Pictures are to be left out. Copy exactly, and only, the lines from the start of the entries below to the line with "file disponibili agli utenti autorizzati", both included.

-----

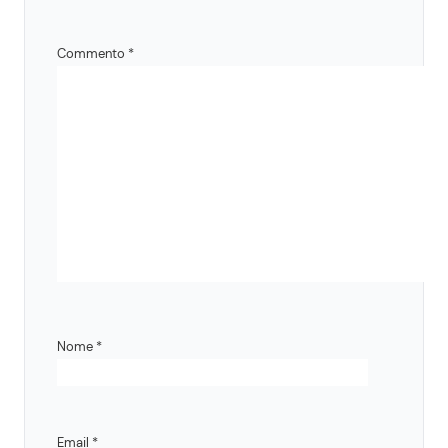
Commento
*
Nome
*
Email
*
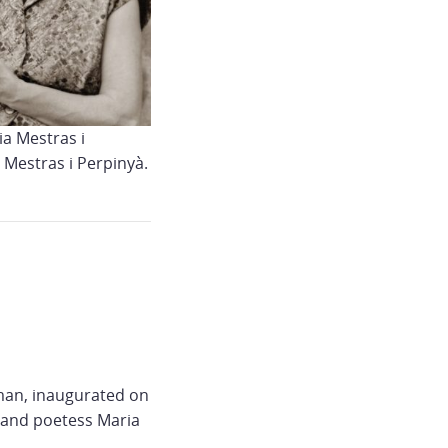
a Mestras i
 Mestras i Perpinyà.
oman, inaugurated on
t and poetess Maria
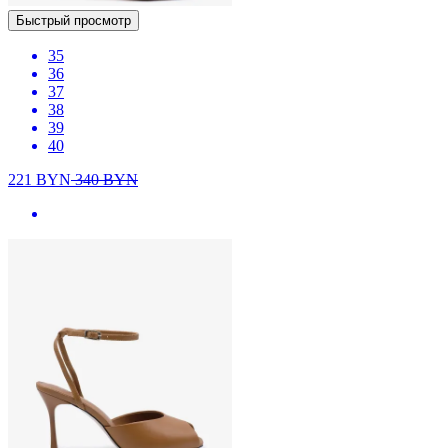
Быстрый просмотр
35
36
37
38
39
40
221
BYN
340
BYN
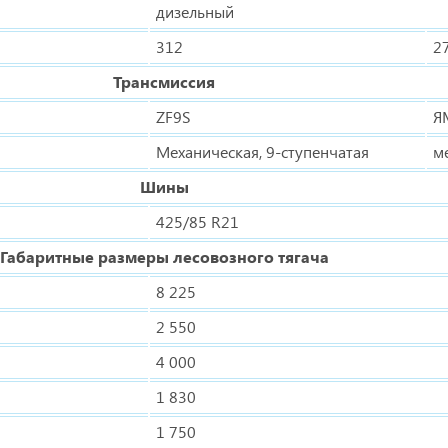
дизельный
312
2
Трансмиссия
ZF9S
Я
Механическая, 9-ступенчатая
м
Шины
425/85 R21
Габаритные размеры лесовозного тягача
8 225
2 550
4 000
1 830
1 750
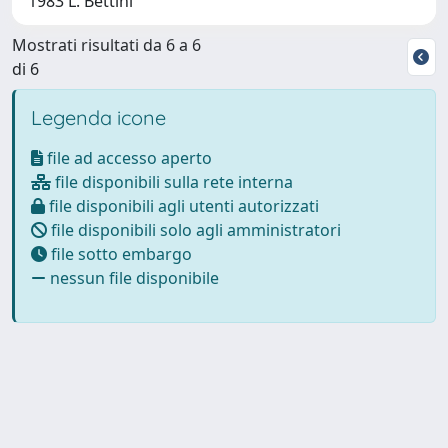
1983 L. Bettini
Mostrati risultati da 6 a 6
di 6
Legenda icone
file ad accesso aperto
file disponibili sulla rete interna
file disponibili agli utenti autorizzati
file disponibili solo agli amministratori
file sotto embargo
nessun file disponibile
Powered by
IRIS
-
about IRIS
-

-----

§ YOUR RESPONSE:
Commento
*
Nome
*
Email
*
a Mestras i
 Mestras i Perpinyà.
oman, inaugurated on
t and poetess Maria
Быстрый просмотр
35
36
37
38
39
40
221
BYN
340
BYN
дизельный
312
2
Трансмиссия
ZF9S
Я
Механическая, 9-ступенчатая
м
Шины
425/85 R21
Габаритные размеры лесовозного тягача
8 225
2 550
4 000
1 830
1 750
1983 L. Bettini
Mostrati risultati da 6 a 6
di 6
Legenda icone
file ad accesso aperto
file disponibili sulla rete interna
file disponibili agli utenti autorizzati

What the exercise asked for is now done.